Respond with HTTP 200 immediately and process asynchronously when possible. Always verify the final payment state via the Tabby API — do not rely on the webhook body alone as your only source of truth.
Error Handling
use MustafaTaj\Tabby\Exceptions\ApiException; use MustafaTaj\Tabby\Exceptions\AuthenticationException; use MustafaTaj\Tabby\Exceptions\ConfigurationException; use MustafaTaj\Tabby\Exceptions\NetworkException; use MustafaTaj\Tabby\Exceptions\ValidationException; try { $payment = Tabby::payments()->retrieve($paymentId); } catch (AuthenticationException $e) { // HTTP 401 / 403 } catch (ValidationException $e) { // HTTP 400 / 422 } catch (ApiException $e) { // Other non-success API responses $status = $e->getStatusCode(); $body = $e->getResponseJson(); } catch (NetworkException $e) { // Connection errors and timeouts } catch (ConfigurationException $e) { // Missing or invalid SDK configuration }
Exception objects expose sanitized request context and never include raw secret keys.
Optional DTOs
All resource methods accept plain arrays. DTOs are optional helpers:
use MustafaTaj\Tabby\DTO\Payment\CapturePaymentData; Tabby::payments()->captureWithData( paymentId: $paymentId, data: new CapturePaymentData( amount: '100.00', referenceId: 'capture-1001', ), );
Custom HTTP Client
Implement MustafaTaj\Tabby\Contracts\HttpClientInterface and pass it to Tabby::make():
$tabby = Tabby::make($config, $customHttpClient);
Testing
composer validate composer dump-autoload vendor/bin/phpunit vendor/bin/phpstan analyse
The test suite uses mocked HTTP clients and does not make real Tabby API calls.
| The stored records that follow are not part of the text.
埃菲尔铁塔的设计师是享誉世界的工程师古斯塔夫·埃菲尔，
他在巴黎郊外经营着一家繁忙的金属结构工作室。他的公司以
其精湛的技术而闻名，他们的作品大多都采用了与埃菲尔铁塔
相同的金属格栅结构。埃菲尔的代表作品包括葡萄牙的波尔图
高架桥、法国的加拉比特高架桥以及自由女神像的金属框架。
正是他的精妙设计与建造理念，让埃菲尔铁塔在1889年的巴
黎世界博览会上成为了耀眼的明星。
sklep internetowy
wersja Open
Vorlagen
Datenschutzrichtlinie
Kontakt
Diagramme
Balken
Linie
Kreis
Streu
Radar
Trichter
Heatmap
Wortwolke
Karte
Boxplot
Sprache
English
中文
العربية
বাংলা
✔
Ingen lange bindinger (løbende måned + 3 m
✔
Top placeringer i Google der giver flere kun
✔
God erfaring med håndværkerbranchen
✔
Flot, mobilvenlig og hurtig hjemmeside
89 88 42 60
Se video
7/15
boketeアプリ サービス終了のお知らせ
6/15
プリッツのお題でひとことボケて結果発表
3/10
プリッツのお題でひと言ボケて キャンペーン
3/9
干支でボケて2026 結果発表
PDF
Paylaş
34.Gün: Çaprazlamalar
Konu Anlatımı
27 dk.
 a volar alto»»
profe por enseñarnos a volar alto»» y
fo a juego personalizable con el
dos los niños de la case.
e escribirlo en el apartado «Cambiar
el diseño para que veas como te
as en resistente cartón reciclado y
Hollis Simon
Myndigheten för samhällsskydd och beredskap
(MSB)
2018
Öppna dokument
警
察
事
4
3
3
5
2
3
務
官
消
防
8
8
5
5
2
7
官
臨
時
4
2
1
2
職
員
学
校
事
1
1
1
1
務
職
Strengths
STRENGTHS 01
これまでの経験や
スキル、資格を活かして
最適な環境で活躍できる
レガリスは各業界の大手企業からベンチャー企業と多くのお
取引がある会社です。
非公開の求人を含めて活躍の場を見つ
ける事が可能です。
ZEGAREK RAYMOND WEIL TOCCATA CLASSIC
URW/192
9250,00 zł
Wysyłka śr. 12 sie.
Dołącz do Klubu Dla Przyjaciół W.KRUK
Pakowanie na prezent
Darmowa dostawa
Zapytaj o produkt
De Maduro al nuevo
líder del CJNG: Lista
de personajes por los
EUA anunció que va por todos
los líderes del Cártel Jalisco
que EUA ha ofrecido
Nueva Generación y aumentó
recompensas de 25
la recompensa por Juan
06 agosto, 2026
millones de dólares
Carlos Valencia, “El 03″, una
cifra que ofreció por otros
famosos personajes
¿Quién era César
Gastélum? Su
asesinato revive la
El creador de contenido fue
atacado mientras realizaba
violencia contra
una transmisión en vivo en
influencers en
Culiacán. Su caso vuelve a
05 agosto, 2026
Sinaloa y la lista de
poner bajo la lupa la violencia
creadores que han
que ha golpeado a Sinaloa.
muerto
GitHub Actions runs the same checks on PHP 8.2 through 8.4 for every push and pull request to main. The package runtime still supports PHP 8.1+; Laravel dev dependencies require PHP 8.2+.
Security Notes
- Never commit real Tabby public or secret keys to source control.
- Use sandbox/test credentials during development (
IS_TABBY_SANDBOX=true). - Store secrets in
.envor a secure secret manager. - Do not expose secret keys to frontend clients. Public keys are intended for checkout session creation only.
- Validate incoming webhook requests in your application according to your security rules and any Tabby-provided headers or secrets.
Contributing
Contributions are welcome. Please open an issue or pull request on GitHub.
License
This package is open-sourced software licensed under the MIT license.